The lines below starting at the line containing "20 sep. 2023" and ending at the line containing "Preis- Leitungsverhältnis (kommt" are to be repeated exactly, with both ends kept and nothing else added.

◆ **EXERCISE DATA**
☆ ☆ ☆ ☆
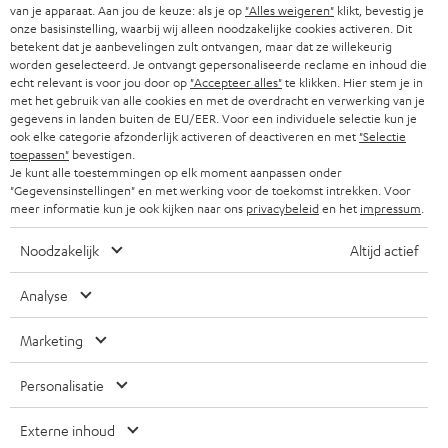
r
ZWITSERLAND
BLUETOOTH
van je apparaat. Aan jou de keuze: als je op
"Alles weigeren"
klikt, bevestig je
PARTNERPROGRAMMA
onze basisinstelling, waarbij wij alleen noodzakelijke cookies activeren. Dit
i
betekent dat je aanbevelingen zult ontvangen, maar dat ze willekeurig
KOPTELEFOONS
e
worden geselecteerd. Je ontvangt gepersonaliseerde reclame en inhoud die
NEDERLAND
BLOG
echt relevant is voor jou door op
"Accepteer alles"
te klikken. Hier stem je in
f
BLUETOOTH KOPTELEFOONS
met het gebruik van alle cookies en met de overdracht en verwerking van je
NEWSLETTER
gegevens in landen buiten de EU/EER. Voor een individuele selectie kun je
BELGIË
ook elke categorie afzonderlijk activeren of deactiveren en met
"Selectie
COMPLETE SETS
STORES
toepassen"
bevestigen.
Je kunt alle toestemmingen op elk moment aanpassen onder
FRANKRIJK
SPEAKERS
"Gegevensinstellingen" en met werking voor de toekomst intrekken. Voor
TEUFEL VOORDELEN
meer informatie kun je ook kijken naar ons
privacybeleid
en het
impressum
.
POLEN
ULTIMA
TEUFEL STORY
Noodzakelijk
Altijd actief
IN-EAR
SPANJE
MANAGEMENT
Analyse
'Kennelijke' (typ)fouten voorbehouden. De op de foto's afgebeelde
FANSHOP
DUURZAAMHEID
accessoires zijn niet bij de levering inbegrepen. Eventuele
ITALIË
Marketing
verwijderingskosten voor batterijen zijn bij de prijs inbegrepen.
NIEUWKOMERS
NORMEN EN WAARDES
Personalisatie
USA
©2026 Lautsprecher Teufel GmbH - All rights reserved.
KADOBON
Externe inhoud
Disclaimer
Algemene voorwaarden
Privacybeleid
☆ ☆ ☆ ☆
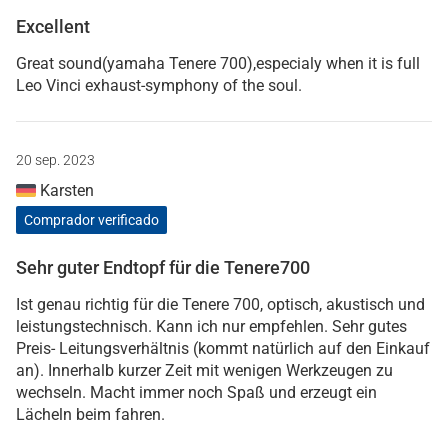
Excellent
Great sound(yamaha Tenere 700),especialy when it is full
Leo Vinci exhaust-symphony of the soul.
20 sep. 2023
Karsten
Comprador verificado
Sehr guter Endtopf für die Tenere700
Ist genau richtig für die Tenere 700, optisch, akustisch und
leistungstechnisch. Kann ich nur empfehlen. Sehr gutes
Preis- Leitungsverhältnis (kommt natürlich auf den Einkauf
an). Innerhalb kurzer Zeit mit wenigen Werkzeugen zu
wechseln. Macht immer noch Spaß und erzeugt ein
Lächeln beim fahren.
☆ ☆ ☆ ☆
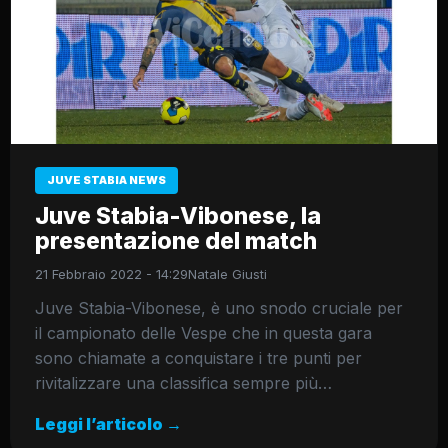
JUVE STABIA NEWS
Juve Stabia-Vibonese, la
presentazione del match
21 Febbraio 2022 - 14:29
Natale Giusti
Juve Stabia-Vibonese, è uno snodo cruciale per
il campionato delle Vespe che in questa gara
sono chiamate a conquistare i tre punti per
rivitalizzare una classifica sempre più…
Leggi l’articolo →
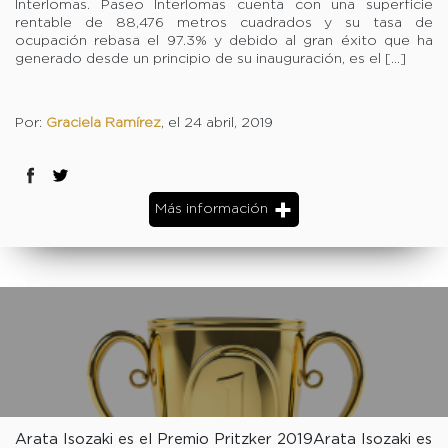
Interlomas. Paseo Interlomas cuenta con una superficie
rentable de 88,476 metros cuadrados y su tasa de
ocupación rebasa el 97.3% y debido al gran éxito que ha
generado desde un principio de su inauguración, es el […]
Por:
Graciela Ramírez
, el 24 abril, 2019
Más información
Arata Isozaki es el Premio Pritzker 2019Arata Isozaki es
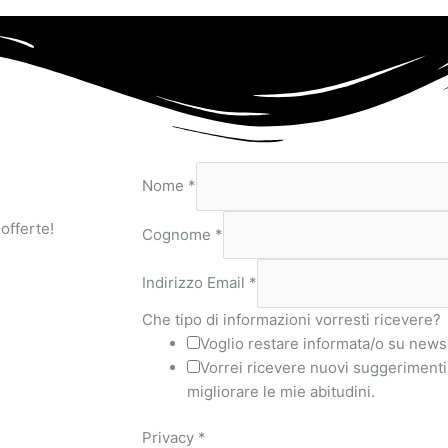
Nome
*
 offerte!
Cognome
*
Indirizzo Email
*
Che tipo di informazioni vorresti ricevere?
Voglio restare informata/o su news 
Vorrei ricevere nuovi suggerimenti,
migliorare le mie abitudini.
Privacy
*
☆ ☆ ☆ ☆
◆ **EXPECTED ANSWER**
20 sep. 2023
Karsten
Comprador verificado
Sehr guter Endtopf für die Tenere700
Ist genau richtig für die Tenere 700, optisch, akustisch und
leistungstechnisch. Kann ich nur empfehlen. Sehr gutes
Preis- Leitungsverhältnis (kommt natürlich auf den Einkauf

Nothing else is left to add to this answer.